OverviewTeaching: 10 min
Exercises: 5 minQuestions
What is a digital video file?Objectives
Understand the basics of digital video, including framerate, number of planes and bitrate.
Please spend one minute to introduce yourself in the digital pad we will use during the workshop.
Why video analysis?
For researchers interested in studying humans and human motion, a regular video recording is often the easiest, fastest and cheapest solution to start with. Nowadays, everyone has access to fairly high quality video cameras even in their mobile phones, and the cost of professional-quality video cameras is also within the reach for many researchers.
One of the positive things about video analysis is that it opens for a broad range of analysis techniques, from purely qualitative methods to purely quantitative. For example, having a video recording that can be played back multiple times, and at various speeds, is very useful for visual inspection. And, as we shall see later, even a regular video recording can be used to extract meaningful quantitative motion data. Furthermore, it is also common to use video recordings as a reference when recording motion with sensor-based motion tracking technologies. In such cases, the video recording can be used to help the qualitative interpretation of numerical results.
What is a video file?
Let us start by understanding more about what a video file contains. Find a video file on your computer, for example the file dance.avi from the example folder. On most systems (Linux, Mac, Windows) you should be able to see some basic information about the video content by selecting something like “properties” from the file inspector.
- What are the dimensions?
- What is the framerate?
- What type of compression is used?
The important thing to understand here, is that a digital video file can be seen as a series of still images. This opens for doing various types of mathematical operations on the file.
This is a typical file dialog with information about a file:
Here we can see the dimensions (640 pixels wide, 480 pixels tall) and framerate (30 frames per second).
The properties of the video file described above above, shows that the video stream has been compressed with the H.264 standard. This is the most common video compression codec these days.

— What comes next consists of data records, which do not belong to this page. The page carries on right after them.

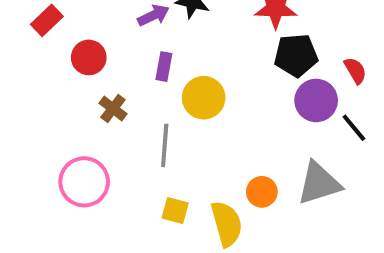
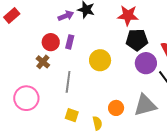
red circle: (89, 57) -> (51, 42), moved
yellow circle: (204, 98) -> (100, 60), moved
yellow semicircle: (227, 224) -> (97, 123), size x0.6

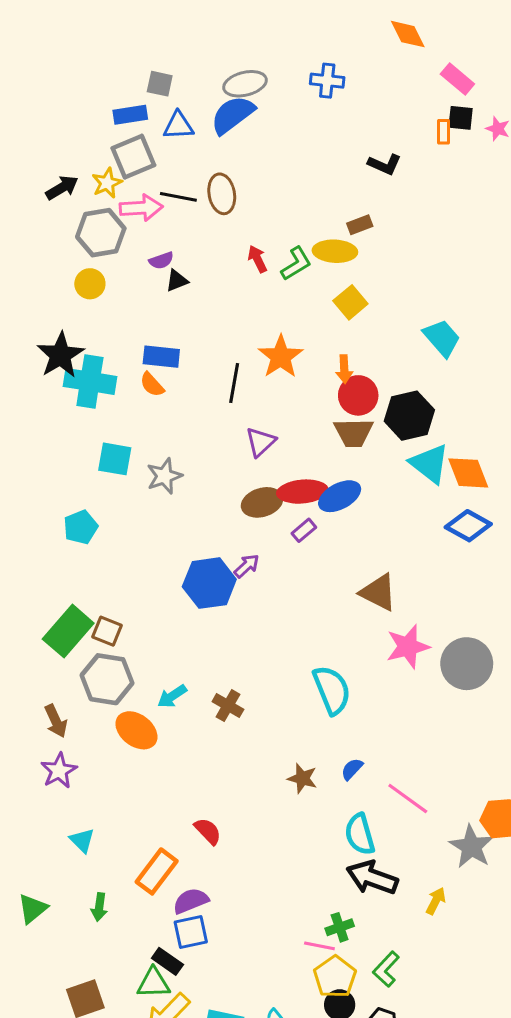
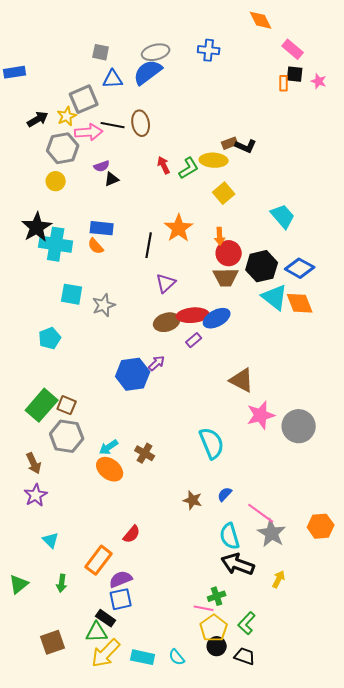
blue rectangle: (130, 115) -> (15, 72), moved
black L-shape: (385, 164) -> (246, 146), moved
blue diamond: (468, 526) -> (300, 268), moved
orange ellipse: (136, 730) -> (110, 469), moved
red semicircle: (208, 831) -> (132, 534), turned 84
gray star: (471, 847) -> (272, 533), moved

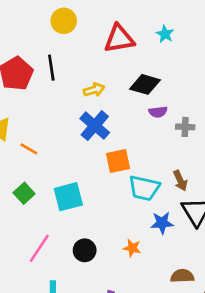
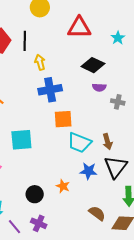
cyan star: (165, 34) -> (118, 38), moved
yellow arrow: (94, 90) -> (40, 62), moved, turned -98
blue cross: (95, 126) -> (50, 90), turned 30
black circle: (85, 250) -> (35, 194), moved
brown semicircle: (182, 276) -> (97, 213), turned 30

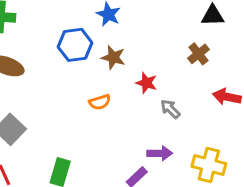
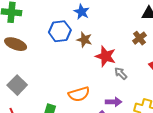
red star: (146, 83) -> (106, 56), size x1.5
orange semicircle: (100, 102) -> (79, 94), moved, size x1.5

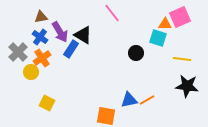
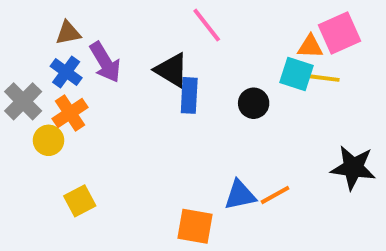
black triangle: (83, 35) -> (172, 70), moved
blue rectangle: (71, 49) -> (189, 95), moved, turned -30
yellow line: (182, 59) -> (322, 78), moved
yellow square: (47, 103) -> (80, 201), turned 35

It is a lossy codec, meaning that it throws away lots of data when it compresses the file. The H.264 standard is also a time-based compression codec, meaning that it compares frames over time, and only stores the information that change between so-called keyframes. This is an efficient way of creating good-looking videos, but it is less ideal for analytical purposes.

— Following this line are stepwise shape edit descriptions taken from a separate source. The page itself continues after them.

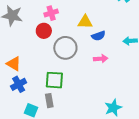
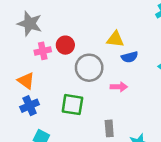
pink cross: (51, 13) -> (43, 51), moved
pink arrow: (101, 59) -> (119, 87), moved
gray rectangle: (49, 101) -> (109, 128), moved

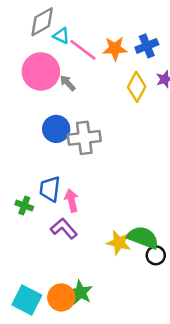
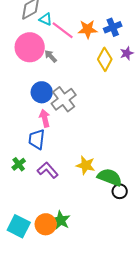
gray cross: (84, 138) -> (64, 99), turned -30
pink arrow: (71, 200) -> (45, 118), moved
green cross: (24, 206) -> (19, 164), moved, turned 32
yellow star: (119, 243) -> (86, 165), moved

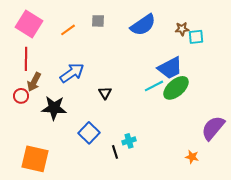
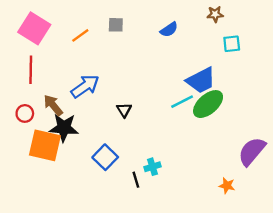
blue semicircle: (143, 25) -> (169, 30), size x0.6
brown star: (182, 29) -> (215, 14), moved
brown arrow: (34, 82) -> (53, 105), moved, turned 114
orange square: (35, 159) -> (45, 145), moved

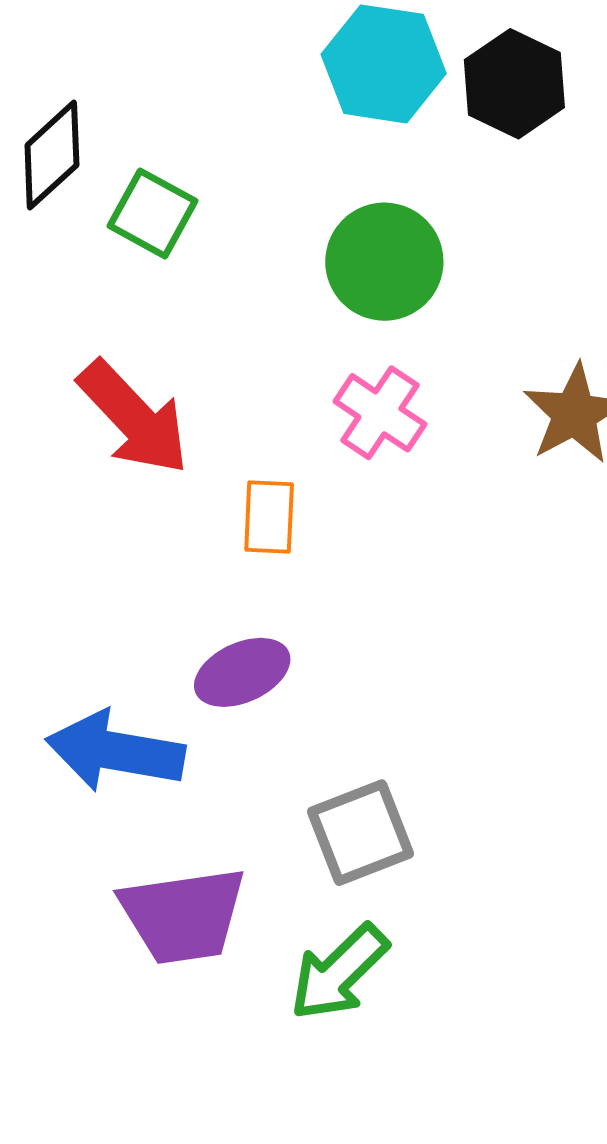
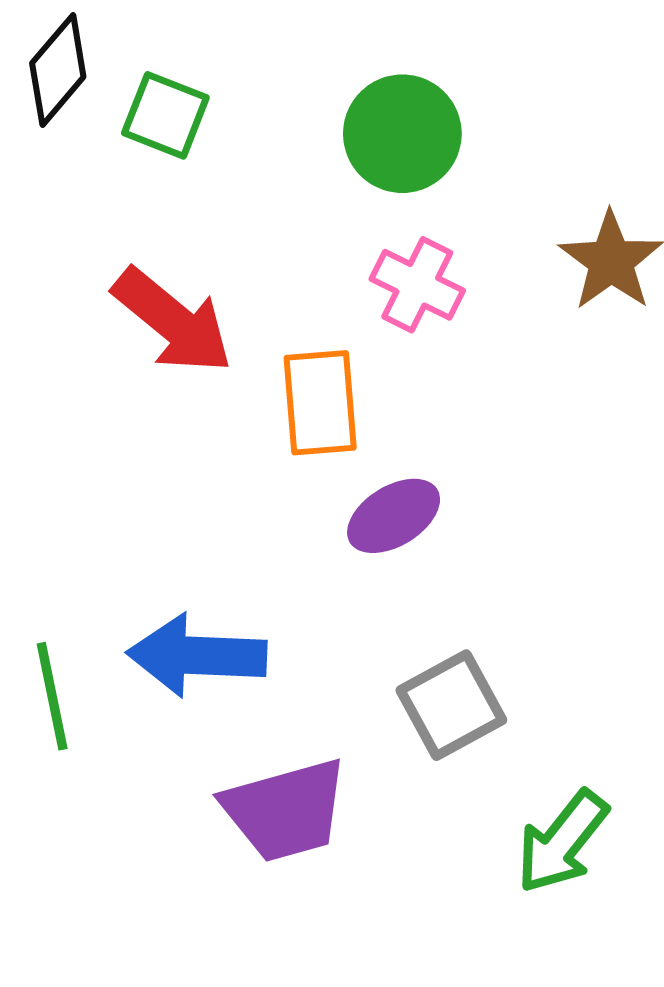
orange rectangle: (269, 517) -> (320, 403), size x1.4
purple ellipse: (242, 672) -> (394, 516), moved
green arrow: (339, 972) -> (562, 842), moved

For analysis we often prefer to use MJPEG (Motion JPEG), which is a format that stores a complete image for each frame. This leads to larger video files, but faster and easier processing.
When dealing with video files in Matlab, we have found that the good old .AVI container format is the most reliable. Matlab can handle other formats too, but .AVI files are the only ones that work on all platforms (Linux, Mac, Windows).

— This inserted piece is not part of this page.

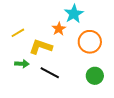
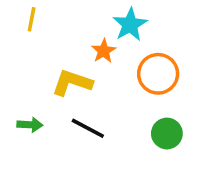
yellow line: (18, 33) -> (32, 19), moved, turned -48
green arrow: (22, 64) -> (30, 125), moved

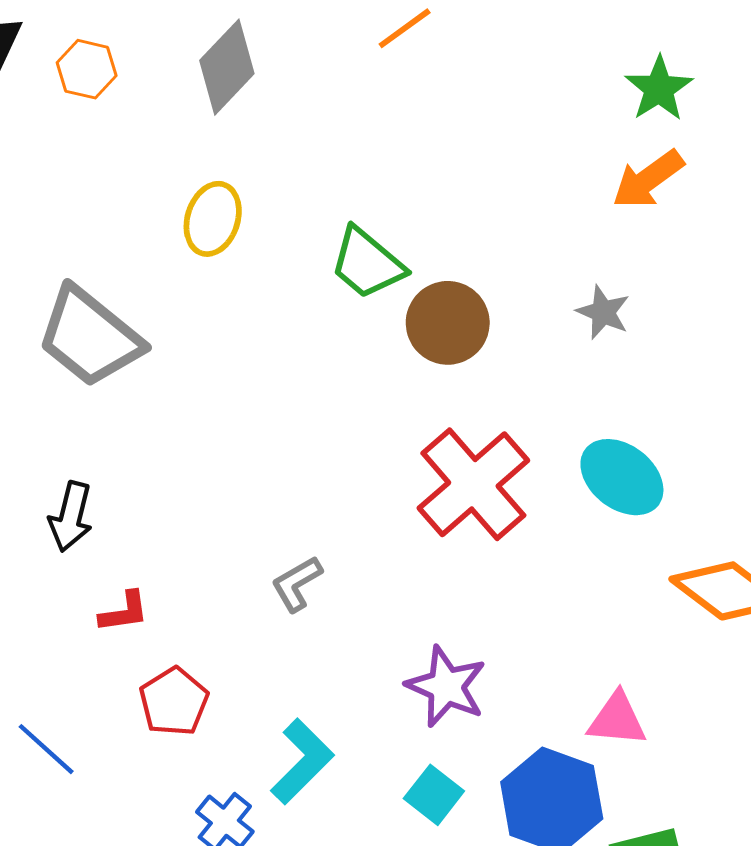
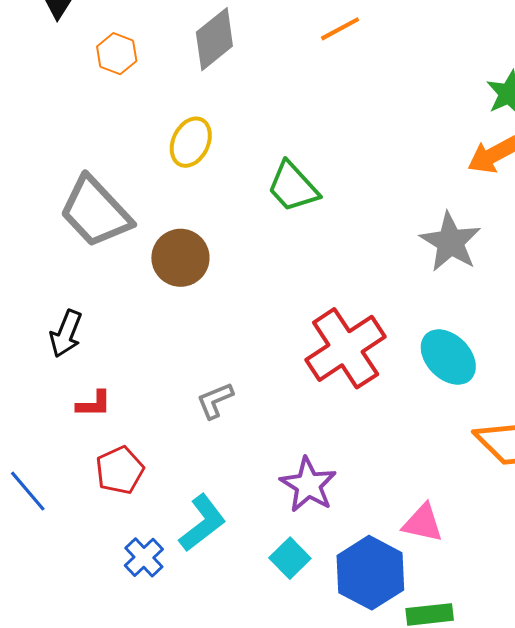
orange hexagon: (87, 69) -> (117, 54), moved
gray star: (603, 312) -> (450, 242), size x1.6
brown circle: (448, 323) -> (180, 258), moved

Video as a stream of numbers
As this figure illustrates, a video file is just a series of matrices with numbers:
In a normal video file, each pixel is stored with a number between 0 and 255, where 0 means black and 255 means white. Colour files have four planes, while greyscale images only need one plane.
Recording video for analysis
One thing to bear in mind is that a video recording meant for analytical purposes is quite different from a video recording shot for documentary or artistic purposes. The latter type of video is usually based on the idea of creating an aesthetically pleasing result, which often includes continuous variation in the shots through changes in the lighting, background, zooming, panning, etc. A video recording for analysis, on the other hand, is quite the opposite: it is best to record it in a controlled studio or lab setting with as few camera changes as possible. This is to ensure that it is the content of the recording, that is, the human motion, which is in focus, not the motion of the camera or the environment.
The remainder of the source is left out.